Sweet Potato & Candied Ginger Shortbread Cookies
Nutrition Info Per Serving
- 1 cup (2 sticks) soft, unsalted butter
- 1/2 cup Bruce’s Yam Cut Sweet Potatoes (patted dry and smashed)
- 1 teaspoon pure vanilla
- 3/4 cup powdered sugar
- 2-1/2 cups flour
- 2 tablespoons minced candied ginger*
- 1/2 teaspoon salt
Steps to Prepare
- Heat oven to 350 degrees F.
- Lightly grease an insulated cookie sheet or line a regular cookie sheet with parchment paper.

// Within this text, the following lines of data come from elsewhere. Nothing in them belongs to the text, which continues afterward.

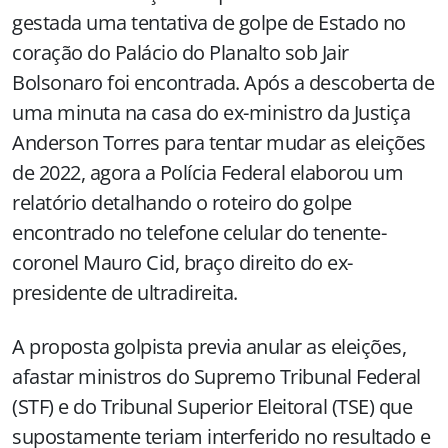
gestada uma tentativa de golpe de Estado no
coração do Palácio do Planalto sob Jair
Bolsonaro foi encontrada. Após a descoberta de
uma minuta na casa do ex-ministro da Justiça
Anderson Torres para tentar mudar as eleições
de 2022, agora a Polícia Federal elaborou um
relatório detalhando o roteiro do golpe
encontrado no telefone celular do tenente-
coronel Mauro Cid, braço direito do ex-
presidente de ultradireita.
A proposta golpista previa anular as eleições,
afastar ministros do Supremo Tribunal Federal
(STF) e do Tribunal Superior Eleitoral (TSE) que
supostamente teriam interferido no resultado e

- In the bowl of an electric mixer cream together the butter, sweet potatoes, vanilla and powdered sugar. Add the flour in thirds until a dough forms.
- Stir in candied ginger or pecans and salt until just combined.
- On a floured board (we like to use half flour and half powdered sugar), roll out dough 1/3” thick and cut out desired shape.
- Transfer to cookie sheet and bake for 20-25 minutes until light golden brown.
- Cool on a wire rack for a minimum of 20 minutes.
- Yield depends upon the shape and size pf your cutter.
*You can substitute 1/3 cup finely chopped pecans in place of candied ginger if you wish.